WHAT YOU ARE ASKED TO DO. Leaving out every picture, please repeat exactly the line that contains "αρχιτεκτονική του δημόσιου" and each line after it through the final line below.

[EXCERPTED DATA Boundary: Start]

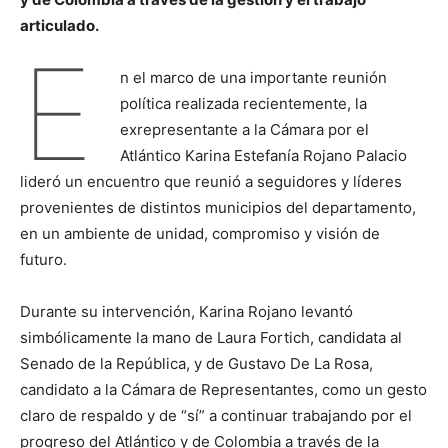
articulado.
E
n el marco de una importante reunión
política realizada recientemente, la
exrepresentante a la Cámara por el
Atlántico Karina Estefanía Rojano Palacio
lideró un encuentro que reunió a seguidores y líderes
provenientes de distintos municipios del departamento,
en un ambiente de unidad, compromiso y visión de
futuro.
Durante su intervención, Karina Rojano levantó
simbólicamente la mano de Laura Fortich, candidata al
Senado de la República, y de Gustavo De La Rosa,
candidato a la Cámara de Representantes, como un gesto
claro de respaldo y de “sí” a continuar trabajando por el
progreso del Atlántico y de Colombia a través de la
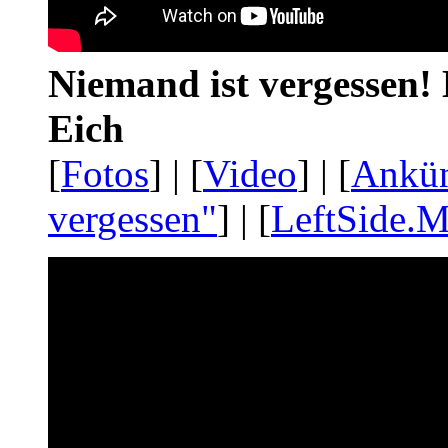
Niemand ist vergessen! 
Eich
[
Fotos
] | [
Video
] | [
Ankü
vergessen"
] | [
LeftSide.M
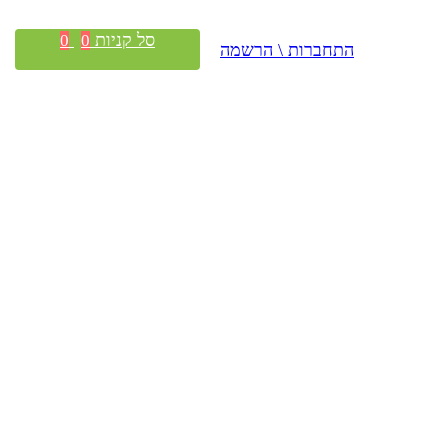
סל קניות
0
0
התחברות \ הרשמה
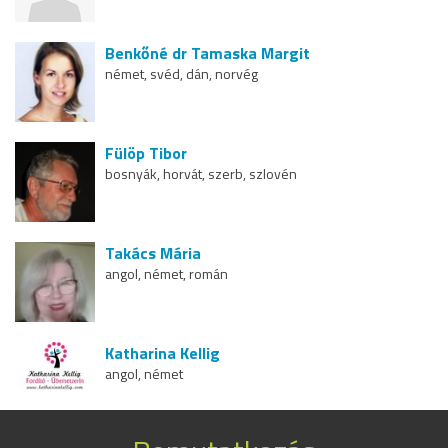
Benkőné dr Tamaska Margit
német, svéd, dán, norvég
Fülöp Tibor
bosnyák, horvát, szerb, szlovén
Takács Mária
angol, német, román
Katharina Kellig
angol, német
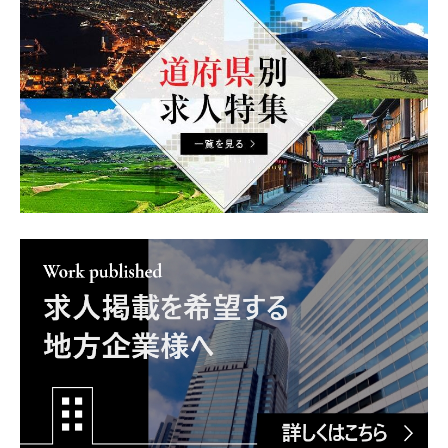
求人掲載を希望の企業様へ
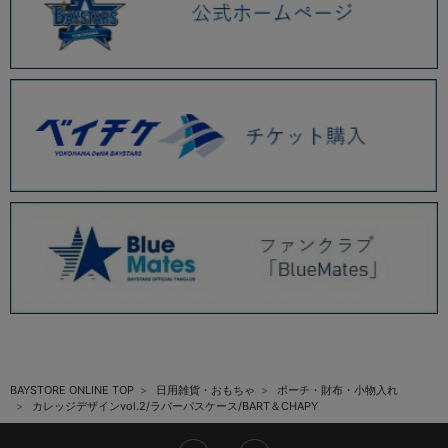
BAYSTORE ONLINE TOP
日用雑貨・おもちゃ
ポーチ・財布・小物入れ
カレッジデザインvol.2/ラバーパスケース/BART＆CHAPY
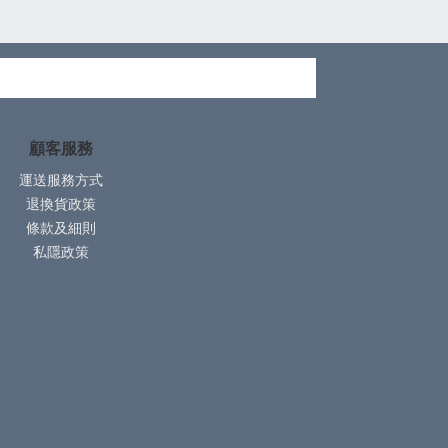
顧客服務
運送服務方式
退換貨政策
條款及細則
私隱政策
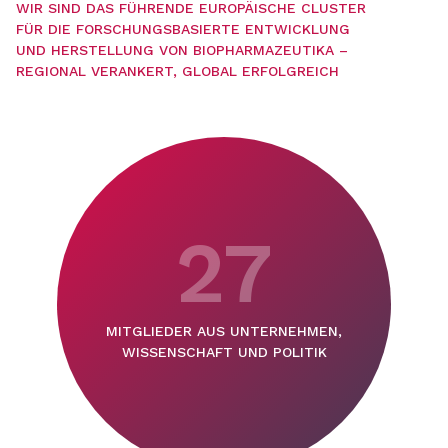
WIR SIND DAS FÜHRENDE EUROPÄISCHE CLUSTER
FÜR DIE FORSCHUNGSBASIERTE ENTWICKLUNG
UND HERSTELLUNG VON BIOPHARMAZEUTIKA –
REGIONAL VERANKERT, GLOBAL ERFOLGREICH
27
MITGLIEDER AUS UNTERNEHMEN,
WISSENSCHAFT UND POLITIK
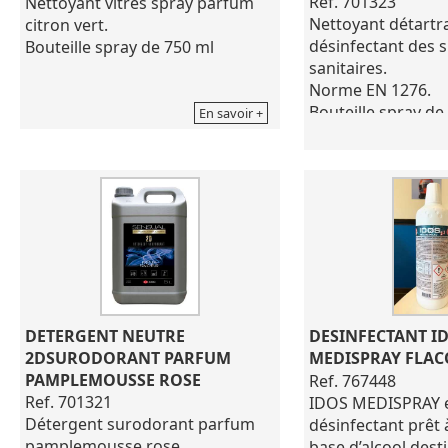
Ref. 701323
Nettoyant vitres spray parfum
Nettoyant détartr
citron vert.
désinfectant des 
Bouteille spray de 750 ml
sanitaires.
Norme EN 1276.
Bouteille spray de
En savoir +
DETERGENT NEUTRE 
DESINFECTANT ID
2DSURODORANT PARFUM 
MEDISPRAY FLACO
PAMPLEMOUSSE ROSE
Ref. 767448
Ref. 701321
IDOS MEDISPRAY e
Détergent surodorant parfum
désinfectant prêt à
pamplemousse rose.
base d’alcool desti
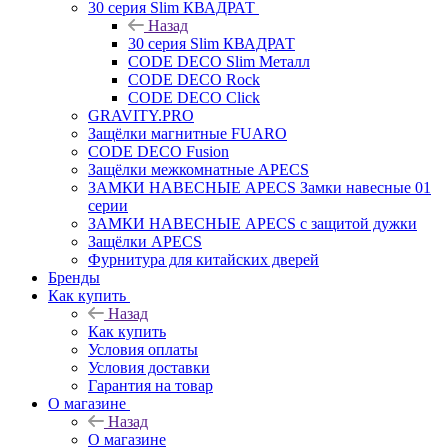
30 серия Slim КВАДРАТ
Назад
30 серия Slim КВАДРАТ
CODE DECO Slim Металл
CODE DECO Rock
CODE DECO Click
GRAVITY.PRO
Защёлки магнитные FUARO
CODE DECO Fusion
Защёлки межкомнатные APECS
ЗАМКИ НАВЕСНЫЕ APECS Замки навесные 01
серии
ЗАМКИ НАВЕСНЫЕ APECS с защитой дужки
Защёлки APECS
Фурнитура для китайских дверей
Бренды
Как купить
Назад
Как купить
Условия оплаты
Условия доставки
Гарантия на товар
О магазине
Назад
О магазине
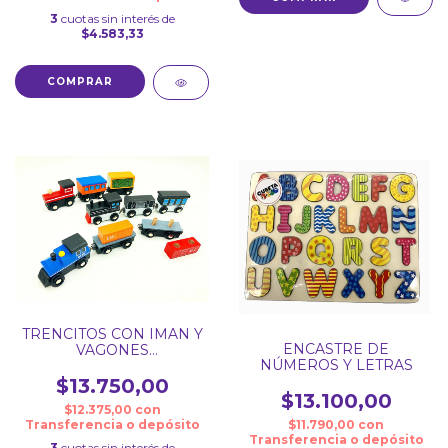
3
cuotas sin interés de
$4.583,33
TRENCITOS CON IMAN Y
ENCASTRE DE
VAGONES
NÚMEROS Y LETRAS
DESMONTABLES
$13.750,00
$13.100,00
$12.375,00
con
Transferencia o depósito
$11.790,00
con
Transferencia o depósito
3
cuotas sin interés de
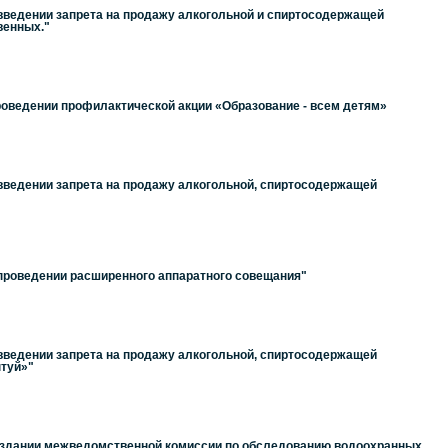
 введении запрета на продажу алкогольной и спиртосодержащей
венных."
проведении профилактической акции «Образование - всем детям»
 введении запрета на продажу алкогольной, спиртосодержащей
 проведении расширенного аппаратного совещания"
 введении запрета на продажу алкогольной, спиртосодержащей
нтуй»"
 создании межведомственной комиссии по обследованию водоохранных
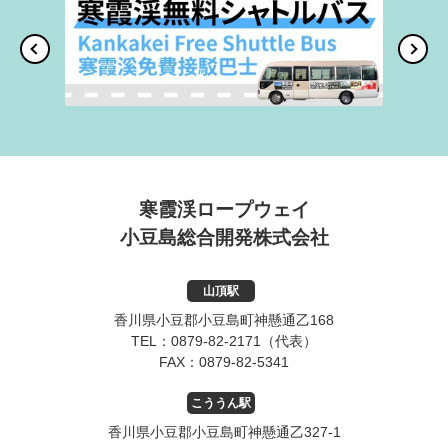
寒霞渓ロープウェイ
小豆島総合開発株式会社
山頂駅
香川県小豆郡小豆島町神懸通乙168
TEL：
0879-82-2171
（代表）
FAX：
0879-82-5341
こううん駅
香川県小豆郡小豆島町神懸通乙327-1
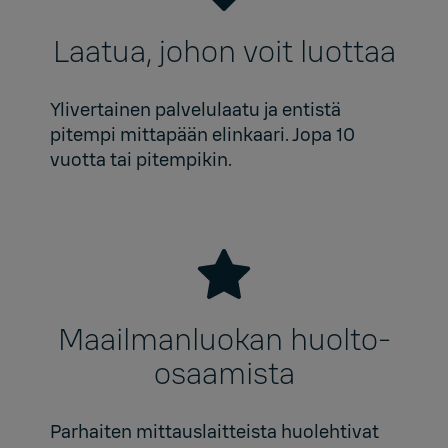
Laatua, johon voit luottaa
Ylivertainen palvelulaatu ja entistä
pitempi mittapään elinkaari. Jopa 10
vuotta tai pitempikin.
Maailmanluokan huolto-
osaamista
Parhaiten mittauslaitteista huolehtivat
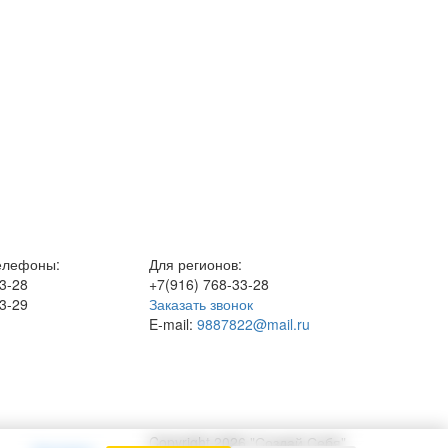
елефоны:
Для регионов:
3-28
+7(916)
768-33-28
3-29
Заказать звонок
E-mail:
9887822@mail.ru
Copyright 2026 "Создай Себя"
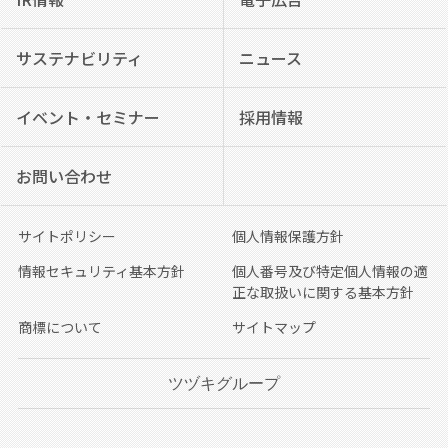
サステナビリティ
ニュース
イベント・セミナー
採用情報
お問い合わせ
サイトポリシー
個人情報保護方針
情報セキュリティ基本方針
個人番号及び特定個人情報の適
正な取扱いに関する基本方針
商標について
サイトマップ
ツヅキグループ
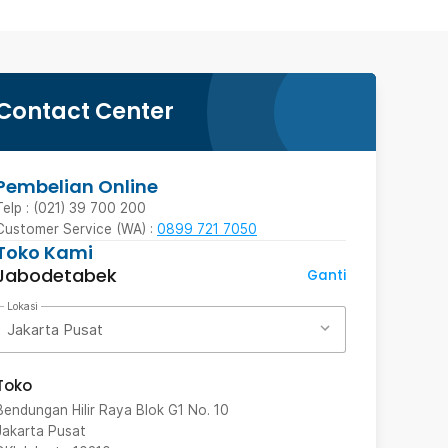
Contact Center
Pembelian Online
Telp : (021) 39 700 200
Customer Service (WA) :
0899 721 7050
Toko Kami
Jabodetabek
Ganti
Lokasi
Jakarta Pusat
Toko
Bendungan Hilir Raya Blok G1 No. 10
Jakarta Pusat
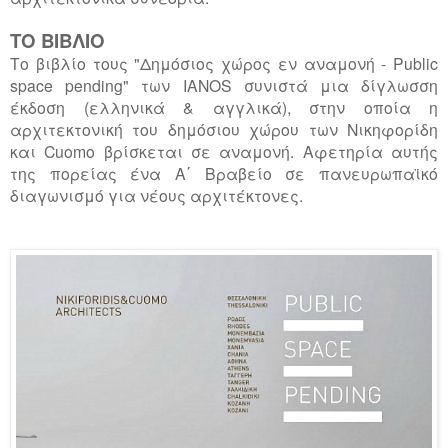
ΤΟ ΒΙΒΛΙΟ
Το βιβλίο τους "Δημόσιος χώρος εν αναμονή -
Public
space
pending"
των
IANOS
συνιστά μια δίγλωσση
έκδοση (ελληνικά & αγγλικά), στην οποία η
αρχιτεκτονική του δημόσιου χώρου των Νικηφορίδη
και
Cuomo
βρίσκεται σε αναμονή.
Αφετηρία αυτής
της πορείας ένα Α΄ Βραβείο σε πανευρωπαϊκό
διαγωνισμό για νέους αρχιτέκτονες.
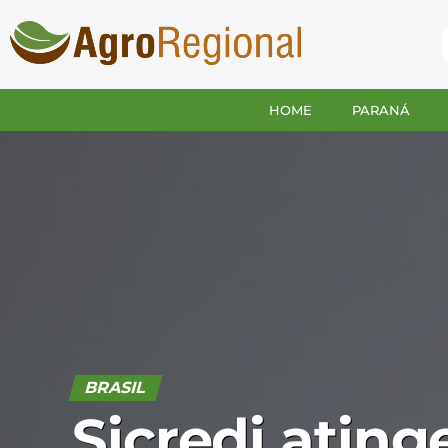
HOME
PARANÁ
BRASIL
Sicredi ating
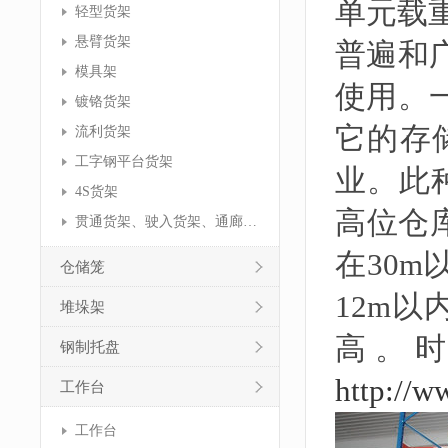
单元载重
轻型货架
悬臂货架
普遍和
模具架
使用。
镀铬货架
它的存
流利货架
工字钢平台货架
业。此
4S货架
高位仓
贯通货架、驶入货架、通廊货架
在30
仓储笼
12m
堆垛架
高。
钢制托盘
http://w
工作台
工作台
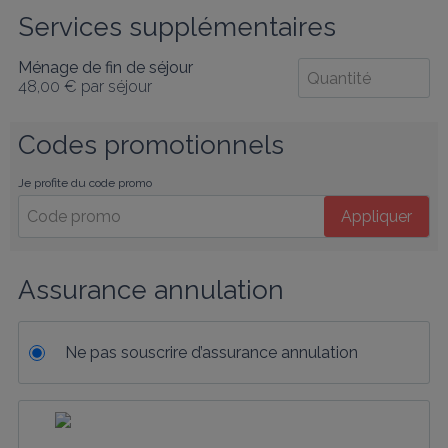
Services supplémentaires
Ménage de fin de séjour
48,00 €
par séjour
Codes promotionnels
Je profite du code promo
Appliquer
Assurance annulation
Ne pas souscrire d’assurance annulation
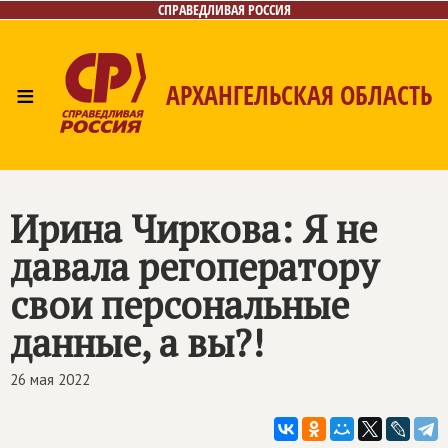
СПРАВЕДЛИВАЯ РОССИЯ
≡
АРХАНГЕЛЬСКАЯ ОБЛАСТЬ
Главная
Новости
Лица
Фото/Видео
Газета
Контакты
Поиск
Ирина Чиркова: Я не
давала регоператору
свои персональные
данные, а вы?!
26 мая 2022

[EXCERPTED DATA Boundary: End]

PROBLEM SOLUTION.
αρχιτεκτονική του δημόσιου χώρου των Νικηφορίδη
και
Cuomo
βρίσκεται σε αναμονή.
Αφετηρία αυτής
της πορείας ένα Α΄ Βραβείο σε πανευρωπαϊκό
διαγωνισμό για νέους αρχιτέκτονες.
HOME
PARANÁ
BRASIL
Sicredi ating
单元载重
轻型货架
悬臂货架
普遍和
模具架
使用。
镀铬货架
它的存
流利货架
工字钢平台货架
业。此
4S货架
高位仓
贯通货架、驶入货架、通廊货架
在30
仓储笼
12m
堆垛架
高。
钢制托盘
http://w
工作台
工作台
Services supplémentaires
Ménage de fin de séjour
48,00 €
par séjour
Codes promotionnels
Je profite du code promo
Appliquer
Assurance annulation
Ne pas souscrire d’assurance annulation
СПРАВЕДЛИВАЯ РОССИЯ
≡
АРХАНГЕЛЬСКАЯ ОБЛАСТЬ
Главная
Новости
Лица
Фото/Видео
Газета
Контакты
Поиск
Ирина Чиркова: Я не
давала регоператору
свои персональные
данные, а вы?!
26 мая 2022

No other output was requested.